**** Information shown ****

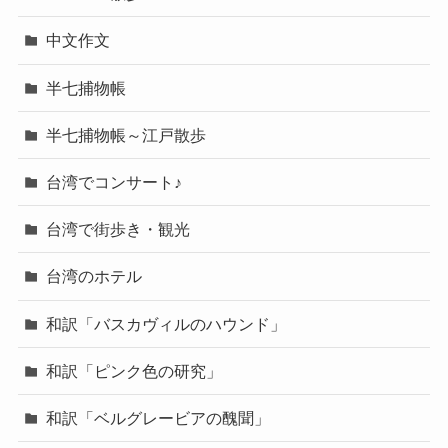
中文作文
半七捕物帳
半七捕物帳～江戸散歩
台湾でコンサート♪
台湾で街歩き・観光
台湾のホテル
和訳「バスカヴィルのハウンド」
和訳「ピンク色の研究」
和訳「ベルグレービアの醜聞」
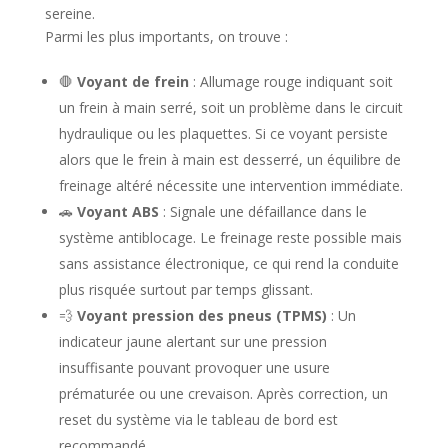
sereine.
Parmi les plus importants, on trouve :
🛑
Voyant de frein
: Allumage rouge indiquant soit
un frein à main serré, soit un problème dans le circuit
hydraulique ou les plaquettes. Si ce voyant persiste
alors que le frein à main est desserré, un équilibre de
freinage altéré nécessite une intervention immédiate.
🚗
Voyant ABS
: Signale une défaillance dans le
système antiblocage. Le freinage reste possible mais
sans assistance électronique, ce qui rend la conduite
plus risquée surtout par temps glissant.
💨
Voyant pression des pneus (TPMS)
: Un
indicateur jaune alertant sur une pression
insuffisante pouvant provoquer une usure
prématurée ou une crevaison. Après correction, un
reset du système via le tableau de bord est
recommandé.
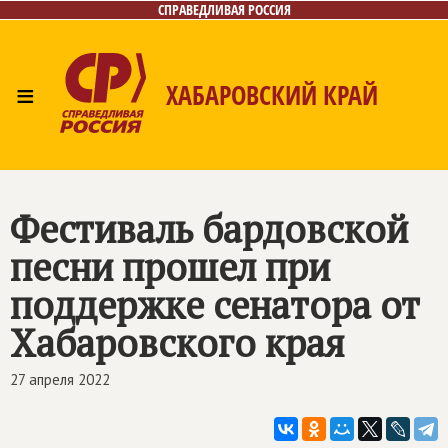
СПРАВЕДЛИВАЯ РОССИЯ
≡
ХАБАРОВСКИЙ КРАЙ
Главная
Новости
Лица
Фото/Видео
Газета
Контакты
Фестиваль бардовской
песни прошел при
поддержке сенатора от
Хабаровского края
27 апреля 2022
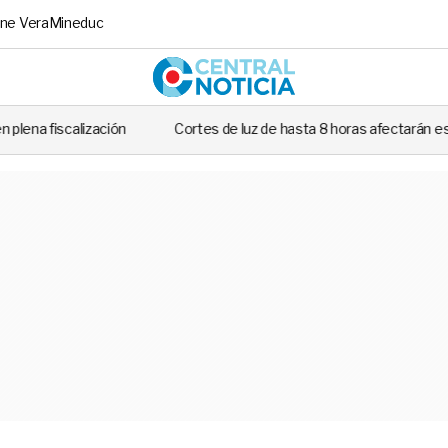
ne Vera
Mineduc
Central No
ión
Cortes de luz de hasta 8 horas afectarán este martes a siete 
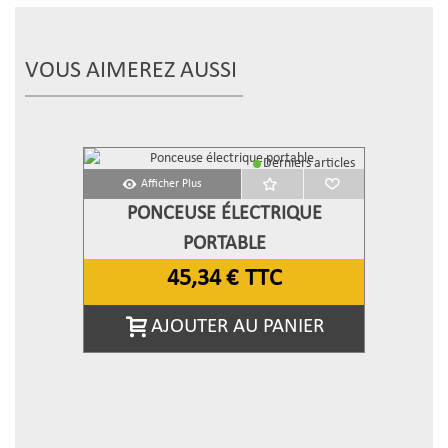
VOUS AIMEREZ AUSSI
Derniers articles
Afficher Plus
PONCEUSE ÉLECTRIQUE
PORTABLE
45,34 €
TTC
AJOUTER AU PANIER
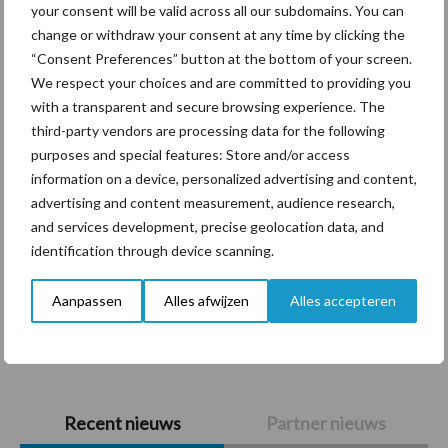
your consent will be valid across all our subdomains. You can
Themapagina's
change or withdraw your consent at any time by clicking the
“Consent Preferences” button at the bottom of your screen.
Diergezondheid
Bemesting
Fokkerij
Melkv
We respect your choices and are committed to providing you
with a transparent and secure browsing experience. The
third-party vendors are processing data for the following
purposes and special features: Store and/or access
information on a device, personalized advertising and content,
Mastitis
Hittestress
advertising and content measurement, audience research,
and services development, precise geolocation data, and
identification through device scanning.
Aanpassen
Alles afwijzen
Alles accepteren
Toon meer
Primaire
Recent nieuws
Partner nieuws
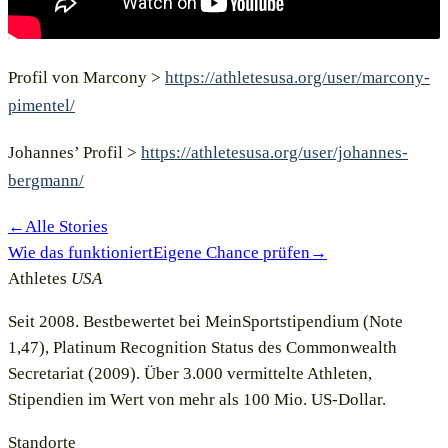
Profil von Marcony >
https://athletesusa.org/user/marcony-
pimentel/
Johannes’ Profil >
https://athletesusa.org/user/johannes-
bergmann/
←
Alle Stories
Wie das funktioniert
Eigene Chance prüfen
→
Athletes
USA
Seit 2008. Bestbewertet bei MeinSportstipendium (Note
1,47), Platinum Recognition Status des Commonwealth
Secretariat (2009). Über 3.000 vermittelte Athleten,
Stipendien im Wert von mehr als 100 Mio. US-Dollar.
Standorte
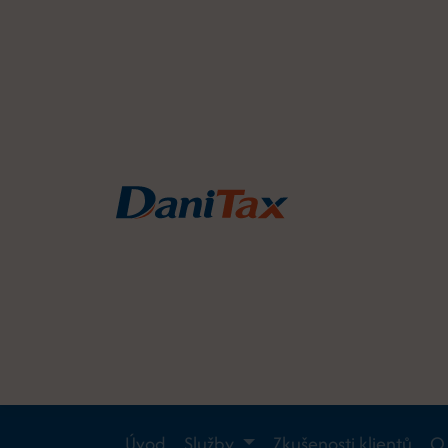
Úvod
Služby
Zkušenosti klientů
O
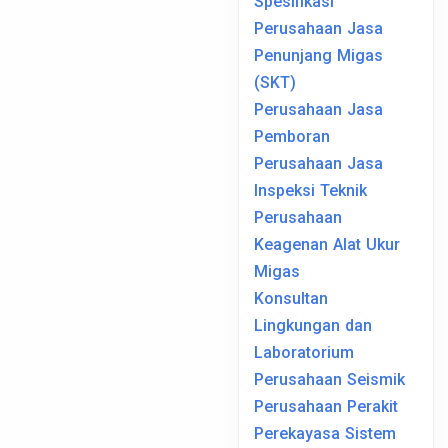
Spesifikasi
Perusahaan Jasa
Penunjang Migas
(SKT)
Perusahaan Jasa
Pemboran
Perusahaan Jasa
Inspeksi Teknik
Perusahaan
Keagenan Alat Ukur
Migas
Konsultan
Lingkungan dan
Laboratorium
Perusahaan Seismik
Perusahaan Perakit
Perekayasa Sistem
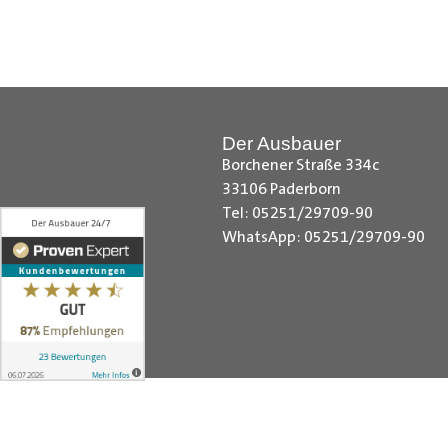
Hilfreiche Montageanleitungen u
Ihr Team von
Der Ausbauer
__________________________
Der Ausbauer
Borchener Straße 334c
33106 Paderborn
Tel: 05251/29709-90
WhatsApp: 05251/29709-90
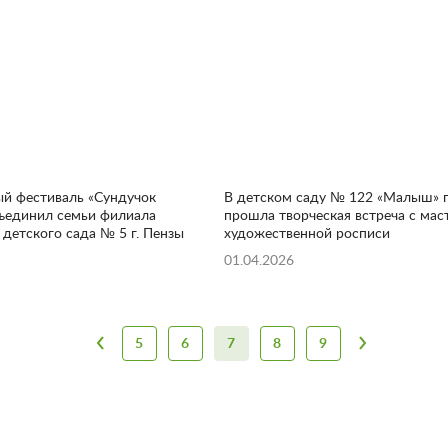
ый фестиваль «Сундучок
В детском саду № 122 «Малыш» г
бъединил семьи филиала
прошла творческая встреча с мас
детского сада № 5 г. Пензы
художественной росписи
01.04.2026
5
6
7
8
9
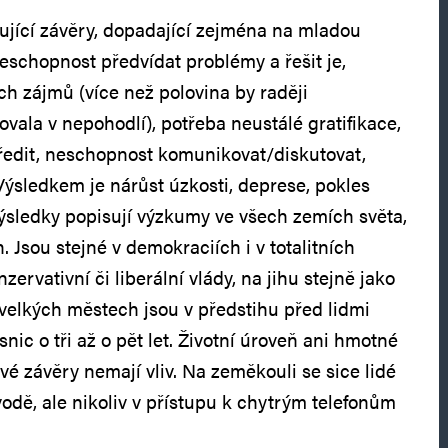
jící závěry, dopadající zejména na mladou
neschopnost předvídat problémy a řešit je,
ch zájmů (více než polovina by raději
vala v nepohodlí), potřeba neustálé gratifikace,
ředit, neschopnost komunikovat/diskutovat,
ýsledkem je nárůst úzkosti, deprese, pokles
výsledky popisují výzkumy ve všech zemích světa,
 Jsou stejné v demokraciích i v totalitních
ervativní či liberální vlády, na jihu stejně jako
 velkých městech jsou v předstihu před lidmi
nic o tři až o pět let. Životní úroveň ani hmotné
é závěry nemají vliv. Na zeměkouli se sice lidé
 vodě, ale nikoliv v přístupu k chytrým telefonům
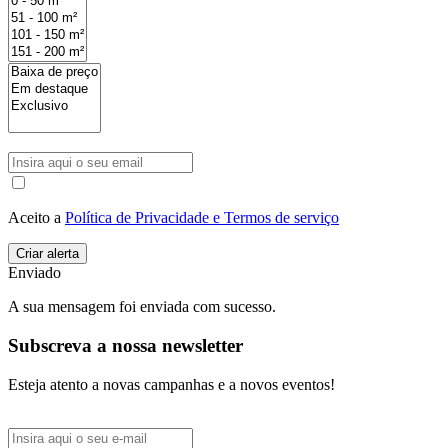
Aceito a
Política de Privacidade e Termos de serviço
Enviado
A sua mensagem foi enviada com sucesso.
Subscreva a nossa newsletter
Esteja atento a novas campanhas e a novos eventos!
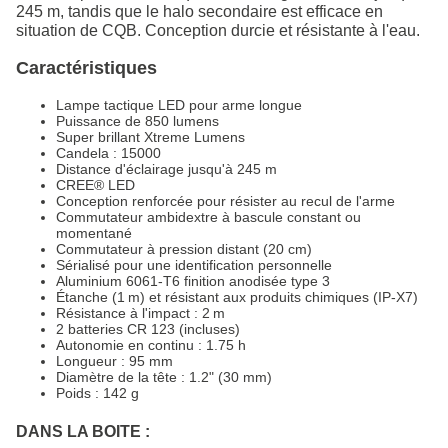
245 m, tandis que le halo secondaire est efficace en
situation de CQB. Conception durcie et résistante à l'eau.
Caractéristiques
Lampe tactique LED pour arme longue
Puissance de 850 lumens
Super brillant Xtreme Lumens
Candela : 15000
Distance d'éclairage jusqu'à 245 m
CREE® LED
Conception renforcée pour résister au recul de l'arme
Commutateur ambidextre à bascule constant ou
momentané
Commutateur à pression distant (20 cm)
Sérialisé pour une identification personnelle
Aluminium 6061-T6 finition anodisée type 3
Étanche (1 m) et résistant aux produits chimiques (IP-X7)
Résistance à l'impact : 2 m
2 batteries CR 123 (incluses)
Autonomie en continu : 1.75 h
Longueur : 95 mm
Diamètre de la tête : 1.2" (30 mm)
Poids : 142 g
DANS LA BOITE :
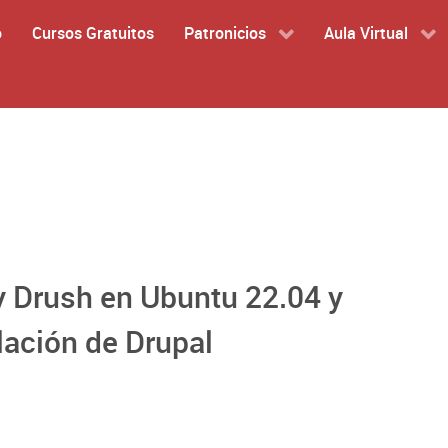
o
Cursos Gratuitos
Patronicios
Aula Virtual
y Drush en Ubuntu 22.04 y
lación de Drupal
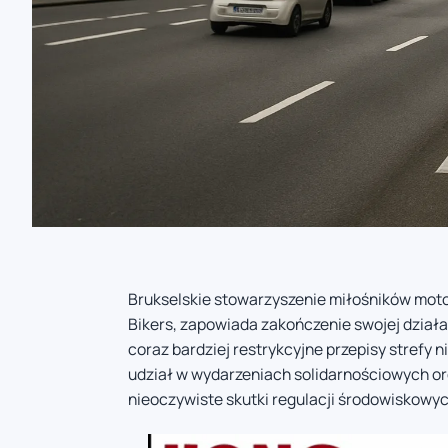
Brukselskie stowarzyszenie miłośników moto
Bikers, zapowiada zakończenie swojej działa
coraz bardziej restrykcyjne przepisy strefy n
udział w wydarzeniach solidarnościowych o
nieoczywiste skutki regulacji środowiskowyc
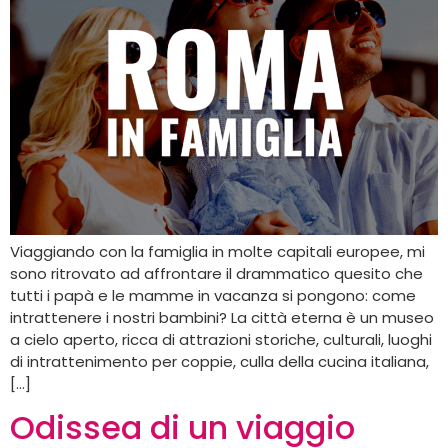
Viaggiando con la famiglia in molte capitali europee, mi
sono ritrovato ad affrontare il drammatico quesito che
tutti i papà e le mamme in vacanza si pongono: come
intrattenere i nostri bambini? La città eterna è un museo
a cielo aperto, ricca di attrazioni storiche, culturali, luoghi
di intrattenimento per coppie, culla della cucina italiana,
[…]
Odissea di un viaggio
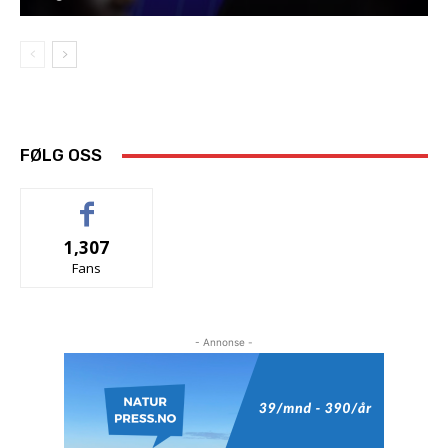
FØLG OSS
1,307
Fans
- Annonse -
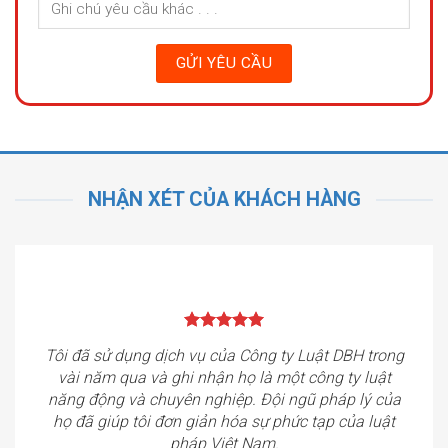
NHẬN XÉT CỦA KHÁCH HÀNG
Tôi đã sử dụng dịch vụ của Công ty Luật DBH trong
vài năm qua và ghi nhận họ là một công ty luật
năng động và chuyên nghiệp. Đội ngũ pháp lý của
họ đã giúp tôi đơn giản hóa sự phức tạp của luật
pháp Việt Nam.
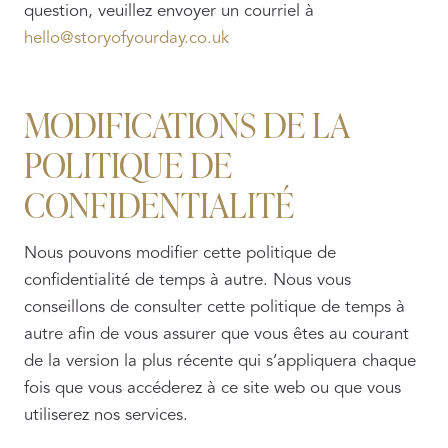
question, veuillez envoyer un courriel à
hello@storyofyourday.co.uk
MODIFICATIONS DE LA
POLITIQUE DE
CONFIDENTIALITÉ
Nous pouvons modifier cette politique de
confidentialité de temps à autre. Nous vous
conseillons de consulter cette politique de temps à
autre afin de vous assurer que vous êtes au courant
de la version la plus récente qui s’appliquera chaque
fois que vous accéderez à ce site web ou que vous
utiliserez nos services.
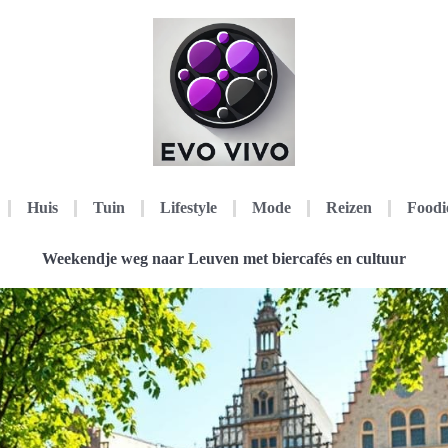
Huis
Tuin
Lifestyle
Mode
Reizen
Foodi
Weekendje weg naar Leuven met biercafés en cultuur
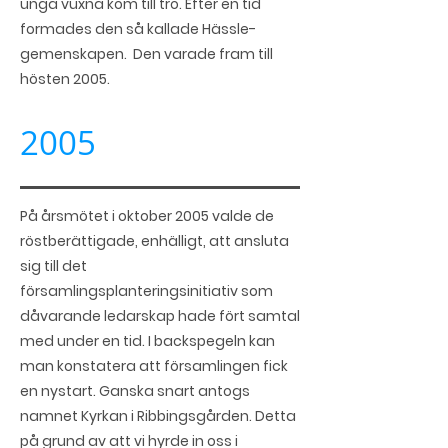
unga vuxna kom till tro. Efter en tid
formades den så kallade Hässle-
gemenskapen. Den varade fram till
hösten 2005.
2005
På årsmötet i oktober 2005 valde de
röstberättigade, enhälligt, att ansluta
sig till det
församlingsplanteringsinitiativ som
dåvarande ledarskap hade fört samtal
med under en tid. I backspegeln kan
man konstatera att församlingen fick
en nystart. Ganska snart antogs
namnet Kyrkan i Ribbingsgården. Detta
på grund av att vi hyrde in oss i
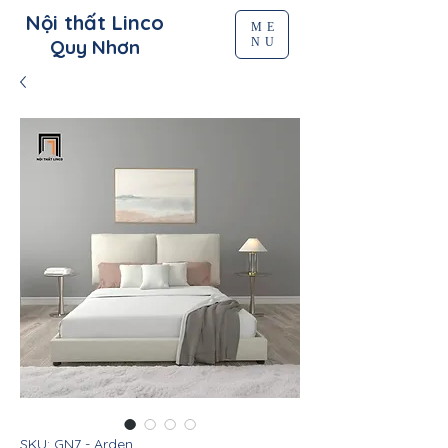
Nội thất Linco
ME
NU
Quy Nhơn
SKU: GN7 - Arden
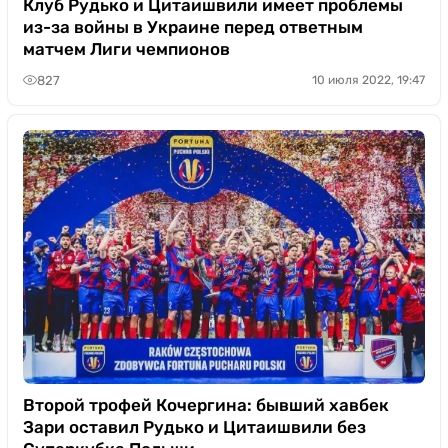
Клуб Рудько и Цитаишвили имеет проблемы
из-за войны в Украине перед ответным
матчем Лиги чемпионов
827
10 июля 2022, 19:47
Второй трофей Кочергина: бывший хавбек
Зари оставил Рудько и Цитаишвили без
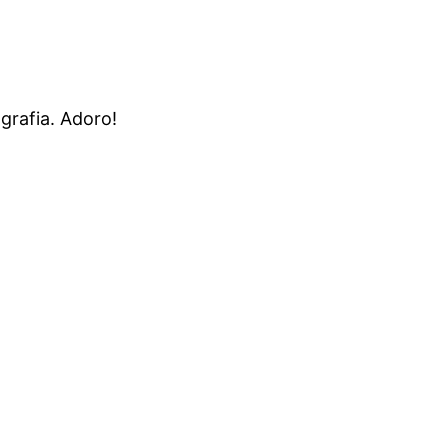
grafia. Adoro!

****

_Exercise instructions_. Output each line exactly as shown above; no pictures go in the copy.

_Answer space_.
中文作文
半七捕物帳
半七捕物帳～江戸散歩
台湾でコンサート♪
台湾で街歩き・観光
台湾のホテル
和訳「バスカヴィルのハウンド」
和訳「ピンク色の研究」
和訳「ベルグレービアの醜聞」
sereine.
Parmi les plus importants, on trouve :
🛑
Voyant de frein
: Allumage rouge indiquant soit
un frein à main serré, soit un problème dans le circuit
hydraulique ou les plaquettes. Si ce voyant persiste
alors que le frein à main est desserré, un équilibre de
freinage altéré nécessite une intervention immédiate.
🚗
Voyant ABS
: Signale une défaillance dans le
système antiblocage. Le freinage reste possible mais
sans assistance électronique, ce qui rend la conduite
plus risquée surtout par temps glissant.
💨
Voyant pression des pneus (TPMS)
: Un
indicateur jaune alertant sur une pression
insuffisante pouvant provoquer une usure
prématurée ou une crevaison. Après correction, un
reset du système via le tableau de bord est
recommandé.
СПРАВЕДЛИВАЯ РОССИЯ
≡
ХАБАРОВСКИЙ КРАЙ
Главная
Новости
Лица
Фото/Видео
Газета
Контакты
Фестиваль бардовской
песни прошел при
поддержке сенатора от
Хабаровского края
27 апреля 2022
ne Vera
Mineduc
Central No
ión
Cortes de luz de hasta 8 horas afectarán este martes a siete 
VOUS AIMEREZ AUSSI
Derniers articles
Afficher Plus
PONCEUSE ÉLECTRIQUE
PORTABLE
45,34 €
TTC
AJOUTER AU PANIER
your consent will be valid across all our subdomains. You can
Themapagina's
change or withdraw your consent at any time by clicking the
“Consent Preferences” button at the bottom of your screen.
Diergezondheid
Bemesting
Fokkerij
Melkv
We respect your choices and are committed to providing you
with a transparent and secure browsing experience. The
third-party vendors are processing data for the following
purposes and special features: Store and/or access
information on a device, personalized advertising and content,
Mastitis
Hittestress
advertising and content measurement, audience research,
and services development, precise geolocation data, and
identification through device scanning.
Aanpassen
Alles afwijzen
Alles accepteren
Toon meer
Primaire
Recent nieuws
Partner nieuws
Profil von Marcony >
https://athletesusa.org/user/marcony-
pimentel/
Johannes’ Profil >
https://athletesusa.org/user/johannes-
bergmann/
←
Alle Stories
Wie das funktioniert
Eigene Chance prüfen
→
Athletes
USA
Seit 2008. Bestbewertet bei MeinSportstipendium (Note
1,47), Platinum Recognition Status des Commonwealth
Secretariat (2009). Über 3.000 vermittelte Athleten,
Stipendien im Wert von mehr als 100 Mio. US-Dollar.
Standorte
Úvod
Služby
Zkušenosti klientů
O
Spesifikasi
Perusahaan Jasa
Penunjang Migas
(SKT)
Perusahaan Jasa
Pemboran
Perusahaan Jasa
Inspeksi Teknik
Perusahaan
Keagenan Alat Ukur
Migas
Konsultan
Lingkungan dan
Laboratorium
Perusahaan Seismik
Perusahaan Perakit
Perekayasa Sistem
Hilfreiche Montageanleitungen u
Ihr Team von
Der Ausbauer
__________________________
Der Ausbauer
Borchener Straße 334c
33106 Paderborn
Tel: 05251/29709-90
WhatsApp: 05251/29709-90
ый фестиваль «Сундучок
В детском саду № 122 «Малыш» г
бъединил семьи филиала
прошла творческая встреча с мас
детского сада № 5 г. Пензы
художественной росписи
01.04.2026
5
6
7
8
9
jící závěry, dopadající zejména na mladou
neschopnost předvídat problémy a řešit je,
ch zájmů (více než polovina by raději
vala v nepohodlí), potřeba neustálé gratifikace,
ředit, neschopnost komunikovat/diskutovat,
ýsledkem je nárůst úzkosti, deprese, pokles
výsledky popisují výzkumy ve všech zemích světa,
 Jsou stejné v demokraciích i v totalitních
ervativní či liberální vlády, na jihu stejně jako
 velkých městech jsou v předstihu před lidmi
nic o tři až o pět let. Životní úroveň ani hmotné
é závěry nemají vliv. Na zeměkouli se sice lidé
 vodě, ale nikoliv v přístupu k chytrým telefonům
Aceito a
Política de Privacidade e Termos de serviço
Enviado
A sua mensagem foi enviada com sucesso.
Subscreva a nossa newsletter
Esteja atento a novas campanhas e a novos eventos!
245 m, tandis que le halo secondaire est efficace en
situation de CQB. Conception durcie et résistante à l'eau.
Caractéristiques
Lampe tactique LED pour arme longue
Puissance de 850 lumens
Super brillant Xtreme Lumens
Candela : 15000
Distance d'éclairage jusqu'à 245 m
CREE® LED
Conception renforcée pour résister au recul de l'arme
Commutateur ambidextre à bascule constant ou
momentané
Commutateur à pression distant (20 cm)
Sérialisé pour une identification personnelle
Aluminium 6061-T6 finition anodisée type 3
Étanche (1 m) et résistant aux produits chimiques (IP-X7)
Résistance à l'impact : 2 m
2 batteries CR 123 (incluses)
Autonomie en continu : 1.75 h
Longueur : 95 mm
Diamètre de la tête : 1.2" (30 mm)
Poids : 142 g
DANS LA BOITE :
o
Cursos Gratuitos
Patronicios
Aula Virtual
y Drush en Ubuntu 22.04 y
lación de Drupal
Brukselskie stowarzyszenie miłośników moto
Bikers, zapowiada zakończenie swojej działa
coraz bardziej restrykcyjne przepisy strefy n
udział w wydarzeniach solidarnościowych o
nieoczywiste skutki regulacji środowiskowyc
Viaggiando con la famiglia in molte capitali europee, mi
sono ritrovato ad affrontare il drammatico quesito che
tutti i papà e le mamme in vacanza si pongono: come
intrattenere i nostri bambini? La città eterna è un museo
a cielo aperto, ricca di attrazioni storiche, culturali, luoghi
di intrattenimento per coppie, culla della cucina italiana,
[…]
Odissea di un viaggio
FØLG OSS
1,307
Fans
- Annonse -
NHẬN XÉT CỦA KHÁCH HÀNG
Tôi đã sử dụng dịch vụ của Công ty Luật DBH trong
vài năm qua và ghi nhận họ là một công ty luật
năng động và chuyên nghiệp. Đội ngũ pháp lý của
họ đã giúp tôi đơn giản hóa sự phức tạp của luật
pháp Việt Nam.
question, veuillez envoyer un courriel à
hello@storyofyourday.co.uk
MODIFICATIONS DE LA
POLITIQUE DE
CONFIDENTIALITÉ
Nous pouvons modifier cette politique de
confidentialité de temps à autre. Nous vous
conseillons de consulter cette politique de temps à
autre afin de vous assurer que vous êtes au courant
de la version la plus récente qui s’appliquera chaque
fois que vous accéderez à ce site web ou que vous
utiliserez nos services.
Huis
Tuin
Lifestyle
Mode
Reizen
Foodi
Weekendje weg naar Leuven met biercafés en cultuur
unga vuxna kom till tro. Efter en tid
formades den så kallade Hässle-
gemenskapen. Den varade fram till
hösten 2005.
2005
På årsmötet i oktober 2005 valde de
röstberättigade, enhälligt, att ansluta
sig till det
församlingsplanteringsinitiativ som
dåvarande ledarskap hade fört samtal
med under en tid. I backspegeln kan
man konstatera att församlingen fick
en nystart. Ganska snart antogs
namnet Kyrkan i Ribbingsgården. Detta
på grund av att vi hyrde in oss i
Nội thất Linco
ME
NU
Quy Nhơn
SKU: GN7 - Arden
Клуб Рудько и Цитаишвили имеет проблемы
из-за войны в Украине перед ответным
матчем Лиги чемпионов
827
10 июля 2022, 19:47
Второй трофей Кочергина: бывший хавбек
Зари оставил Рудько и Цитаишвили без
grafia. Adoro!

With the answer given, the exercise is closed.